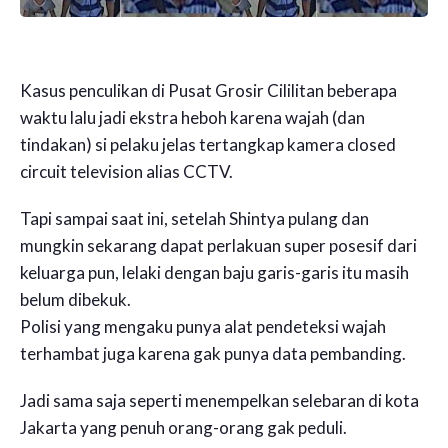
Kasus penculikan di Pusat Grosir Cililitan beberapa
waktu lalu jadi ekstra heboh karena wajah (dan
tindakan) si pelaku jelas tertangkap kamera closed
circuit television alias CCTV.
Tapi sampai saat ini, setelah Shintya pulang dan
mungkin sekarang dapat perlakuan super posesif dari
keluarga pun, lelaki dengan baju garis-garis itu masih
belum dibekuk.
Polisi yang mengaku punya alat pendeteksi wajah
terhambat juga karena gak punya data pembanding.
Jadi sama saja seperti menempelkan selebaran di kota
Jakarta yang penuh orang-orang gak peduli.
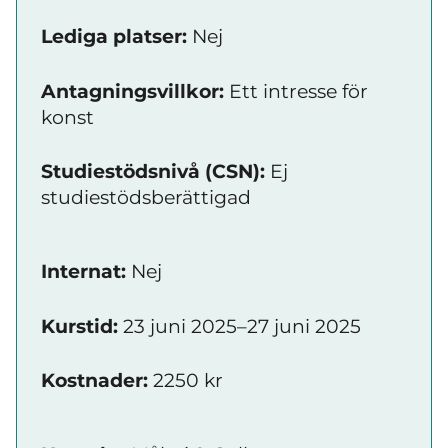
Lediga platser:
Nej
Antagningsvillkor:
Ett intresse för
konst
Studiestödsnivå (CSN):
Ej
studiestödsberättigad
Internat:
Nej
Kurstid:
23 juni 2025–27 juni 2025
Kostnader:
2250 kr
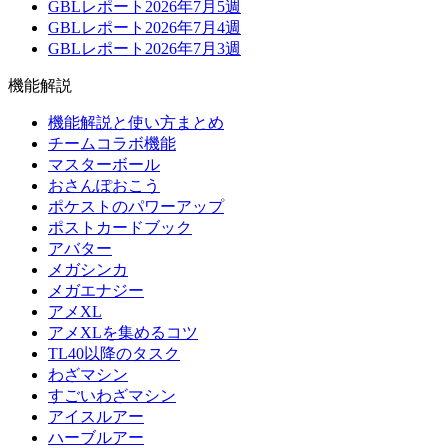
GBLレポート2026年7月5週
GBLレポート2026年7月4週
GBLレポート2026年7月3週
機能解説
機能解説と使い方まとめ
チームコラボ機能
マスターボール
おさんぽおこう
ポケストのパワーアップ
ポストカードブック
アバター
メガシンカ
メガエナジー
アメXL
アメXLを集めるコツ
TL40以降のタスク
わざマシン
すごいわざマシン
アイスルアー
ハーブルアー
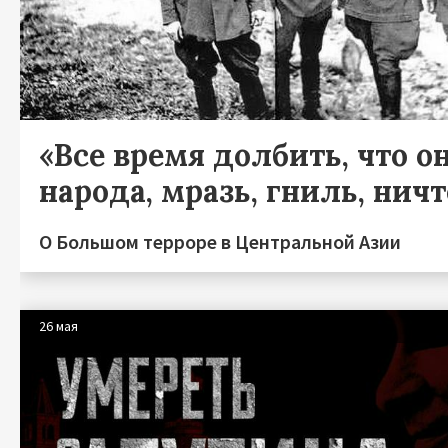
«Все время долбить, что он
народа, мразь, гниль, нич
О Большом терроре в Центральной Азии
26 мая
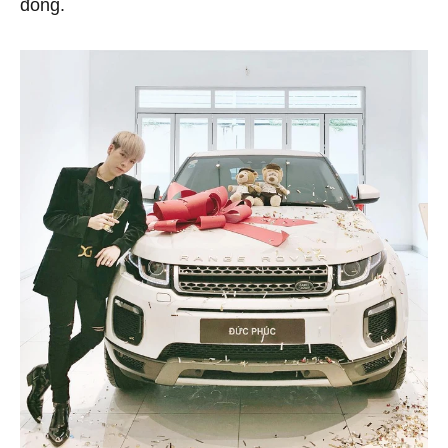
đồng.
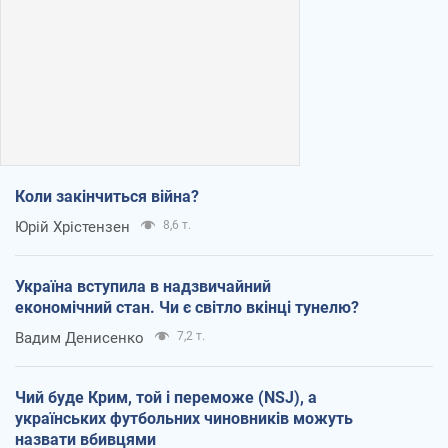
Коли закінчиться війна?
Юрій Хрістензен
8,6 т.
Україна вступила в надзвичайний
економічний стан. Чи є світло вкінці тунелю?
Вадим Денисенко
7,2 т.
Чий буде Крим, той і переможе (NSJ), а
українських футбольних чиновників можуть
назвати вбивцями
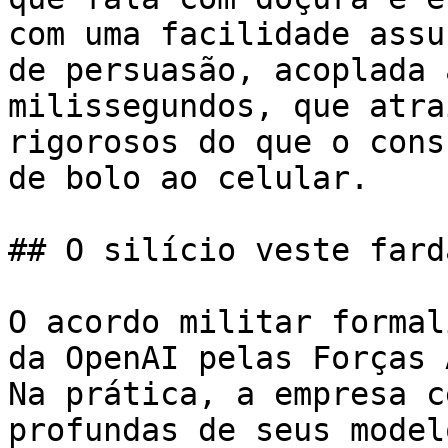
com uma facilidade assu
de persuasão, acoplada 
milissegundos, que atra
rigorosos do que o cons
de bolo ao celular.

## O silício veste farda
O acordo militar formal
da OpenAI pelas Forças 
Na prática, a empresa c
profundas de seus model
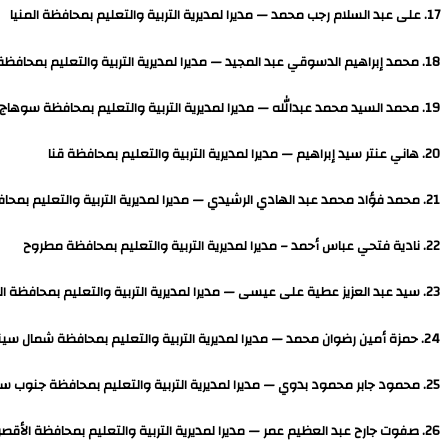
17. على عبد السلام رجب محمد — مديرا لمديرية التربية والتعليم بمحافظة المنيا
18. محمد إبراهيم الدسوقي عبد المجيد — مديرا لمديرية التربية والتعليم بمحافظة أسيوط
19. محمد السيد محمد عبدالله — مديرا لمديرية التربية والتعليم بمحافظة سوهاج
20. هاني عنتر سيد إبراهيم — مديرا لمديرية التربية والتعليم بمحافظة قنا
21. محمد فؤاد محمد عبد الهادي الرشيدي — مديرا لمديرية التربية والتعليم بمحافظة أسوان
22. نادية فتحي عباس أحمد – مديرا لمديرية التربية والتعليم بمحافظة مطروح
23. سيد عبد العزيز عطية على عيسى — مديرا لمديرية التربية والتعليم بمحافظة الوادي الجديد
24. حمزة أمين رضوان محمد — مديرا لمديرية التربية والتعليم بمحافظة شمال سيناء
25. محمود جابر محمود بدوي — مديرا لمديرية التربية والتعليم بمحافظة جنوب سيناء
26. صفوت جارح عبد العظيم عمر — مديرا لمديرية التربية والتعليم بمحافظة الأقصر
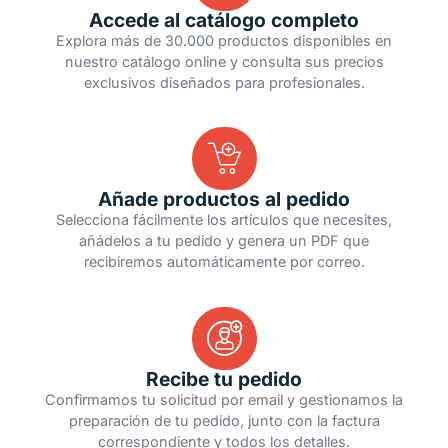
Accede al catálogo completo
Explora más de 30.000 productos disponibles en
nuestro catálogo online y consulta sus precios
exclusivos diseñados para profesionales.
Añade productos al pedido
Selecciona fácilmente los artículos que necesites,
añádelos a tu pedido y genera un PDF que
recibiremos automáticamente por correo.
Recibe tu pedido
Confirmamos tu solicitud por email y gestionamos la
preparación de tu pedido, junto con la factura
correspondiente y todos los detalles.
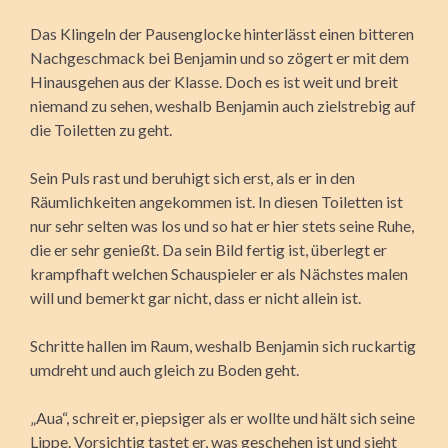
Das Klingeln der Pausenglocke hinterlässt einen bitteren
Nachgeschmack bei Benjamin und so zögert er mit dem
Hinausgehen aus der Klasse. Doch es ist weit und breit
niemand zu sehen, weshalb Benjamin auch zielstrebig auf
die Toiletten zu geht.
Sein Puls rast und beruhigt sich erst, als er in den
Räumlichkeiten angekommen ist. In diesen Toiletten ist
nur sehr selten was los und so hat er hier stets seine Ruhe,
die er sehr genießt. Da sein Bild fertig ist, überlegt er
krampfhaft welchen Schauspieler er als Nächstes malen
will und bemerkt gar nicht, dass er nicht allein ist.
Schritte hallen im Raum, weshalb Benjamin sich ruckartig
umdreht und auch gleich zu Boden geht.
„Aua“, schreit er, piepsiger als er wollte und hält sich seine
Lippe. Vorsichtig tastet er, was geschehen ist und sieht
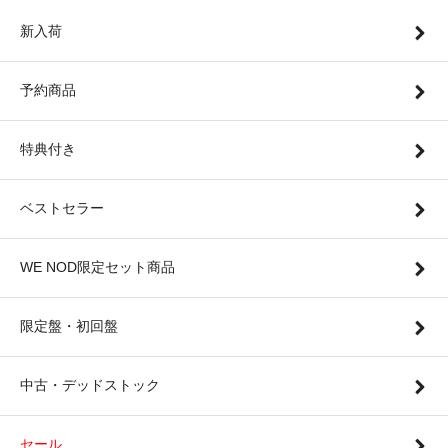
新入荷
予約商品
特典付き
ベストセラー
WE NOD限定セット商品
限定盤・初回盤
中古・デッドストック
セール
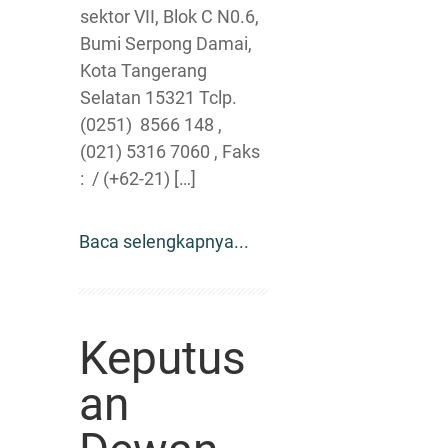
sektor VII, Blok C N0.6,
Bumi Serpong Damai,
Kota Tangerang
Selatan 15321 Tclp.
(0251) 8566 148 ,
(021) 5316 7060 , Faks
: / (+62-21) […]
Baca selengkapnya...
Keputus
an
· · · · ·
- [YOUR GOAL]
Copy the lines from the entries above in which the word "sehr" appears.

- [RESULT OF THIS TASK]
nur sehr selten was los und so hat er hier stets seine Ruhe,
die er sehr genießt. Da sein Bild fertig ist, überlegt er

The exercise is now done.